Israeli Prime Minister Benjamin Netanyahu was scheduled to hold consultations on Sunday on the next steps in negotiating the three-phase plan that was presented in May by US President Joe Biden and is being mediated by Qatar and Egypt.
It aims to end the war and free around 120 Israeli hostages being held by Hamas.
Another Palestinian official, with knowledge of the ceasefire deliberations, said Israel was in talks with the Qataris.
“They have discussed with them Hamas’ response and they promised to give them Israel’s response within days,” the official, who asked not to be identified, told Reuters on Sunday.
Netanyahu has said that negotiations would continue this week but has not given any detailed timeline.

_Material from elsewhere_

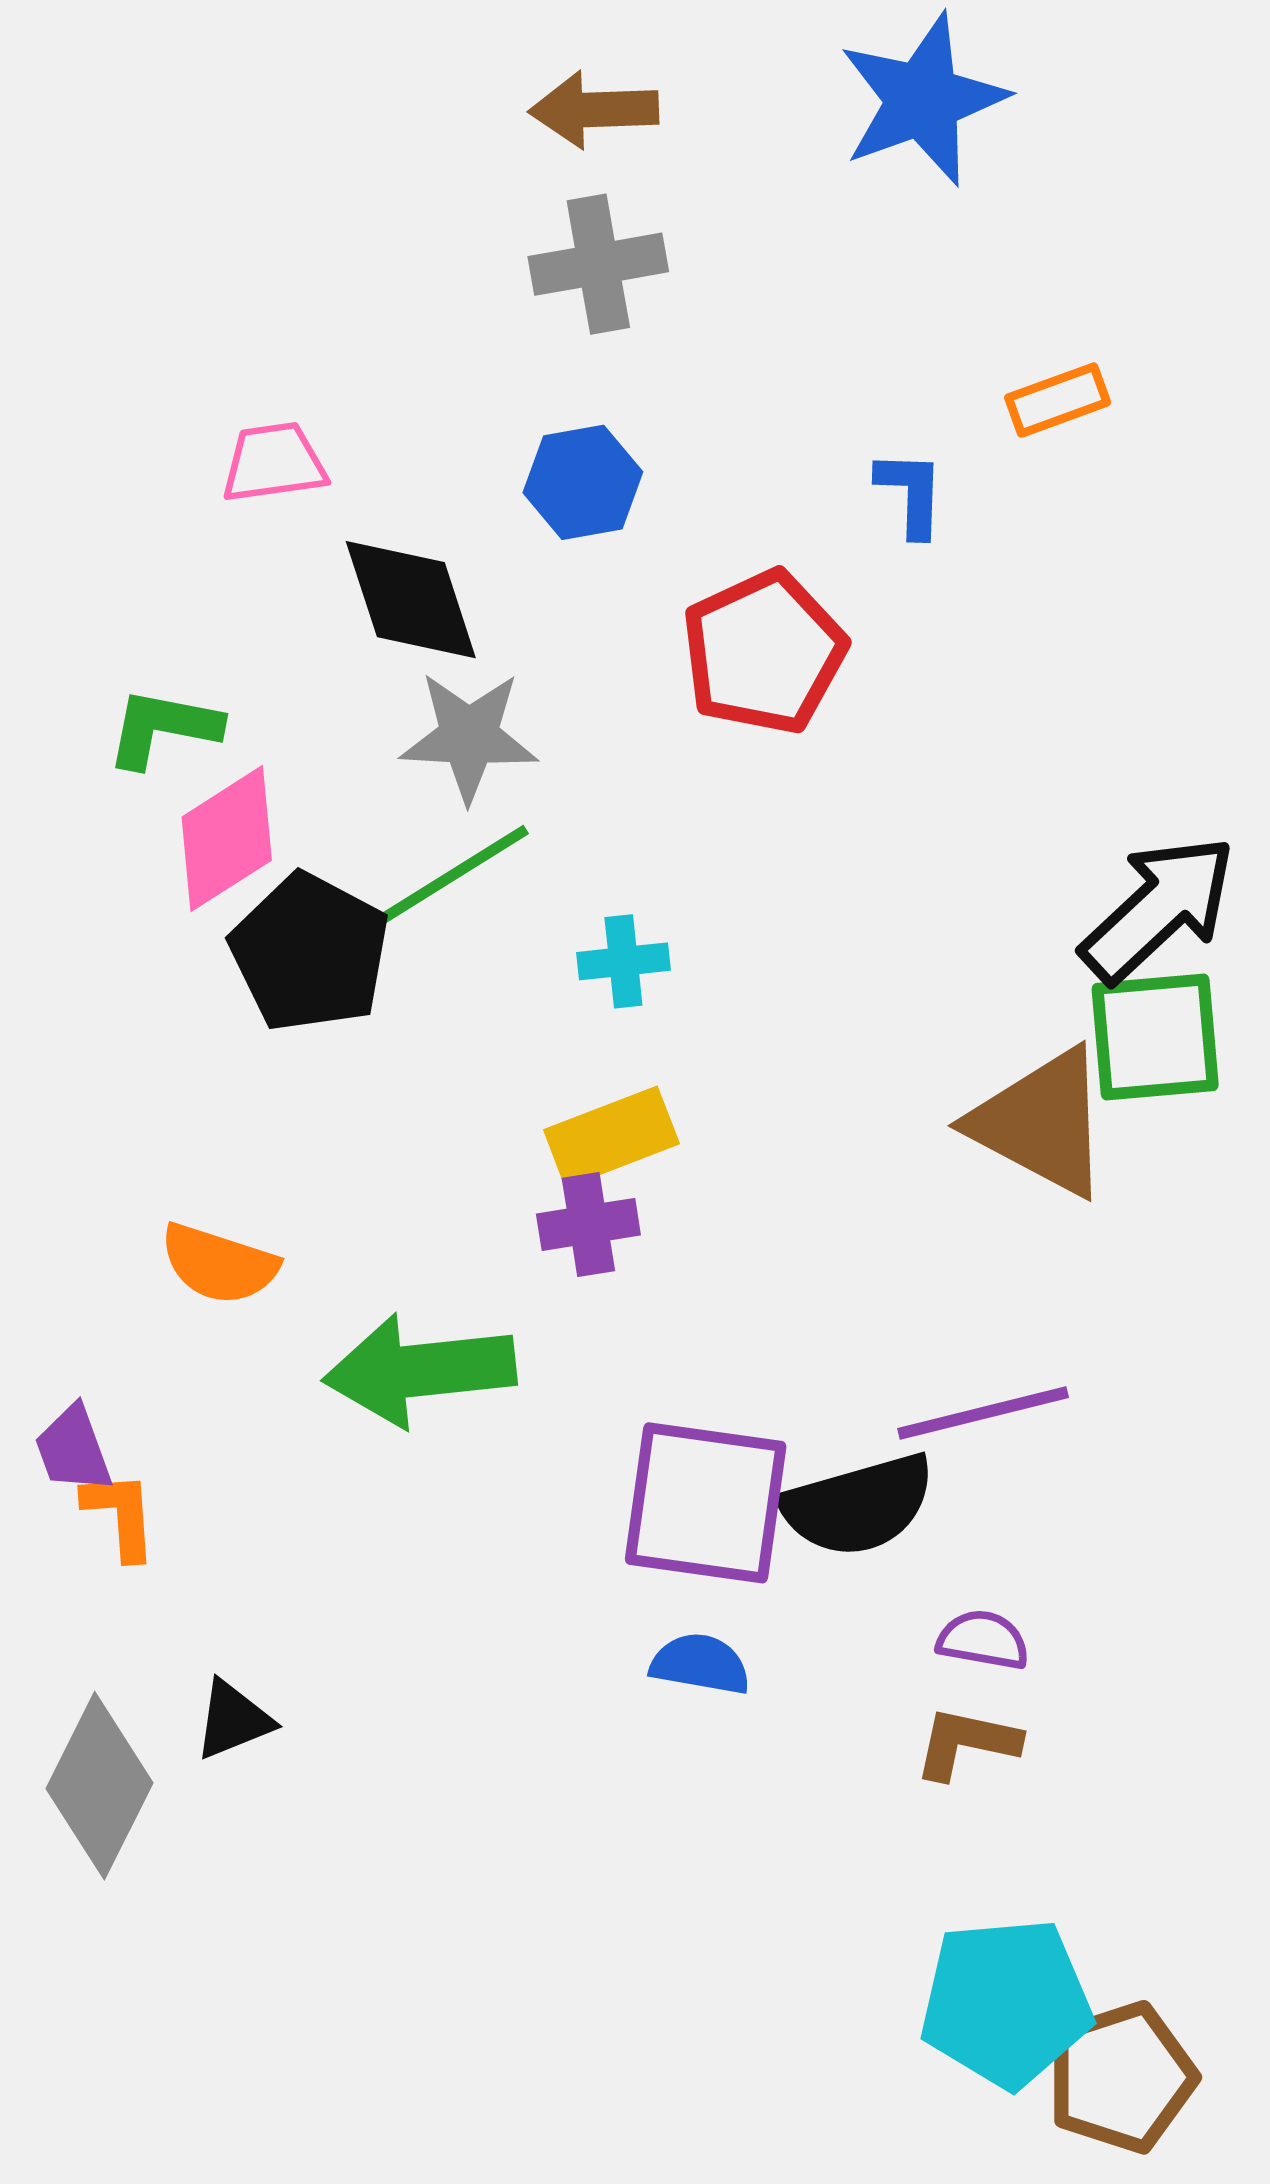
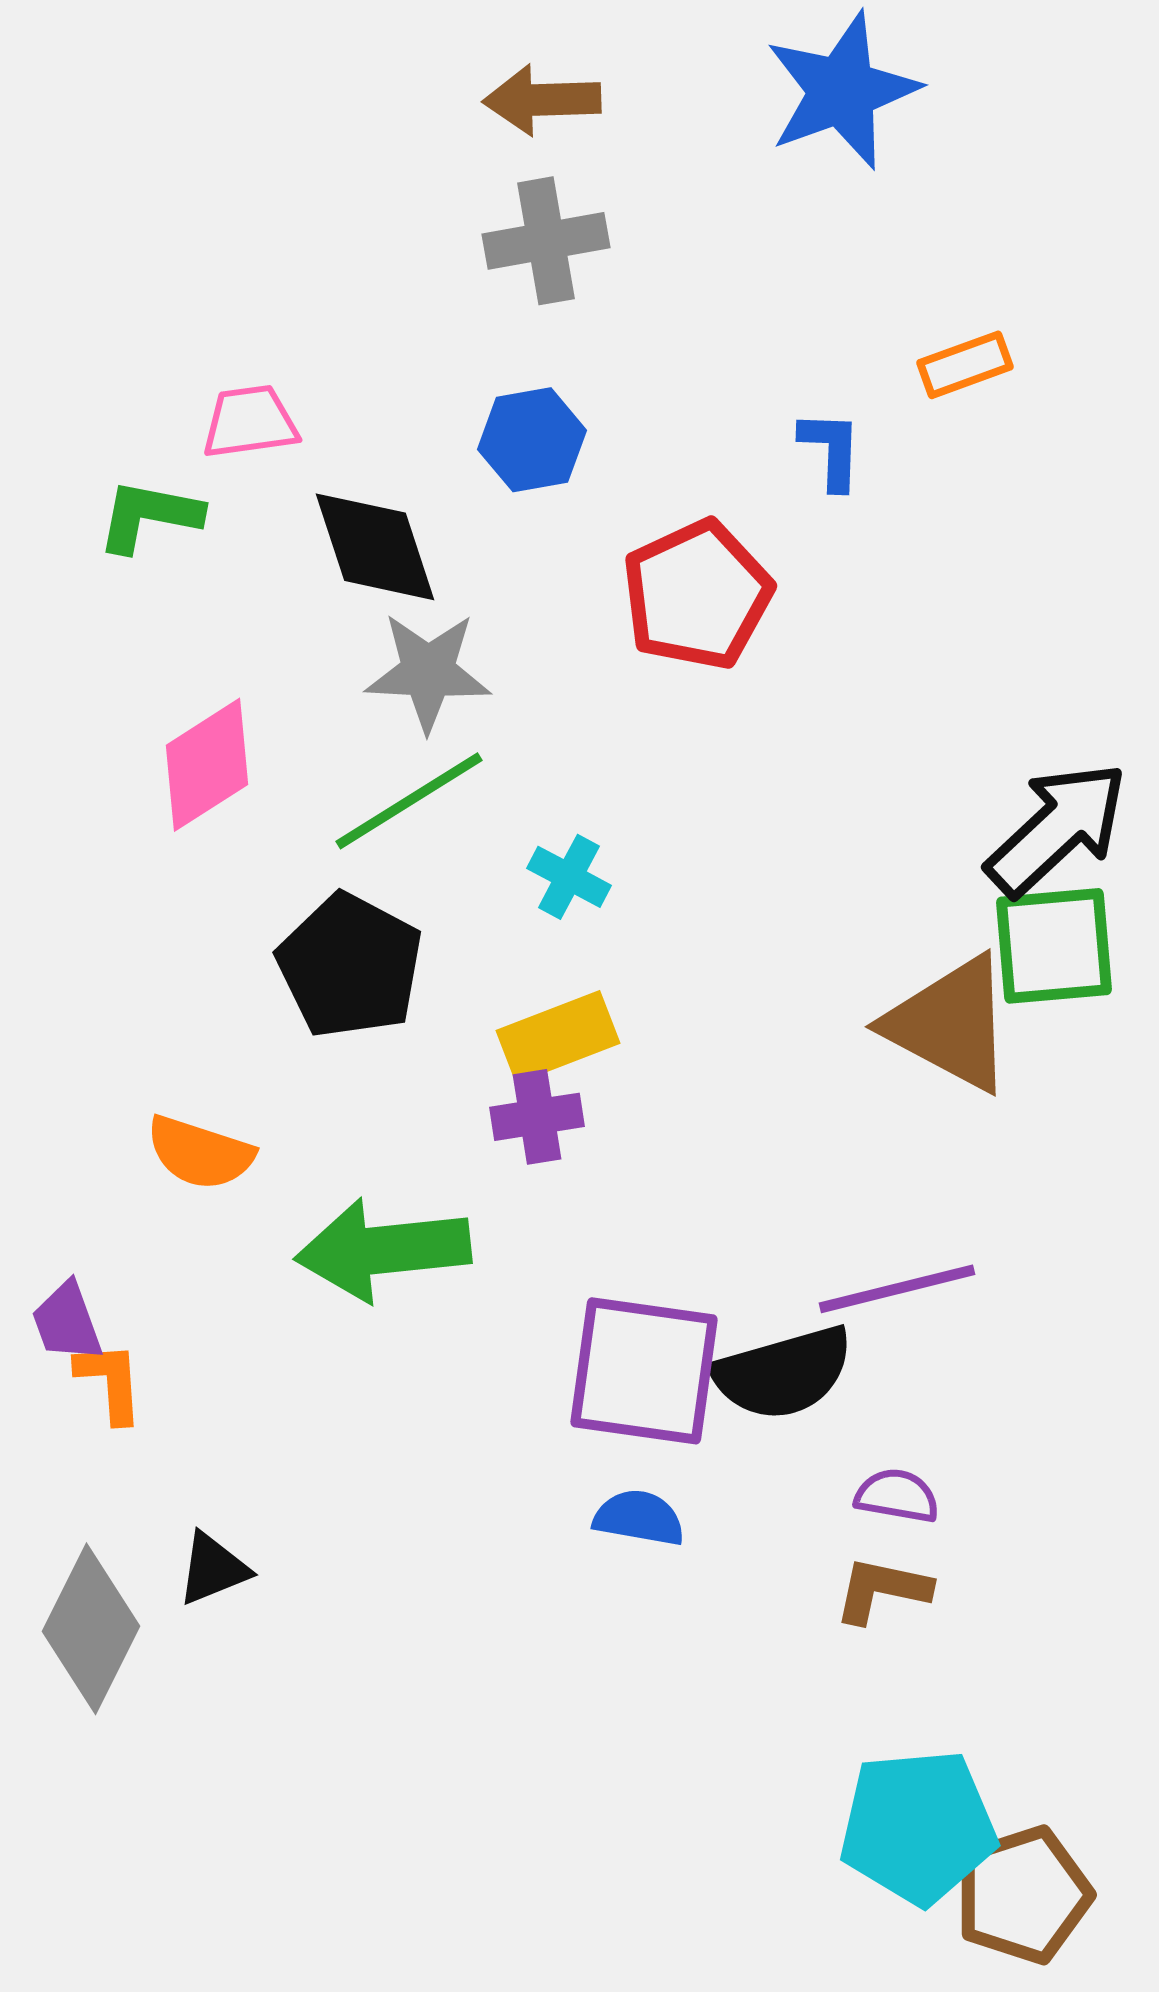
green L-shape: (163, 728) -> (149, 516), moved
black pentagon: (310, 953) -> (350, 966), moved
cyan cross: (623, 961) -> (569, 877), turned 34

Hamas has dropped a key demand that Israel first commit to a permanent ceasefire before it would sign an agreement. Instead, it said it would allow negotiations to achieve that throughout the six-week first phase, a Hamas source told Reuters on Saturday on condition of anonymity because the talks are private.
A Palestinian official close to the peace efforts has said the proposal could lead to a framework agreement if embraced by Israel and would end the war.
US Central Intelligence Agency Director William Burns will travel to Qatar this week for negotiations, a source familiar with the matter said.
More than 38 000 Palestinians have been killed in Israel’s military onslaught, according to Gaza health officials, and the coastal enclave has largely been reduced to rubble.
On Sunday, an Israeli airstrike killed Ehab Al-Ghussein, the Hamas-appointed deputy minister of labour, and three other people at a church-run school in western Gaza City sheltering Christian and Muslim families, Hamas media and the Civil Emergency Service said.
The Israeli military said that after it took steps to minimise the risk of civilians being harmed there, it struck militants who were hiding in the school, as well as a facility in the vicinity where weapons were being made.
Ghussein’s wife and children had been killed in an Israeli strike in May.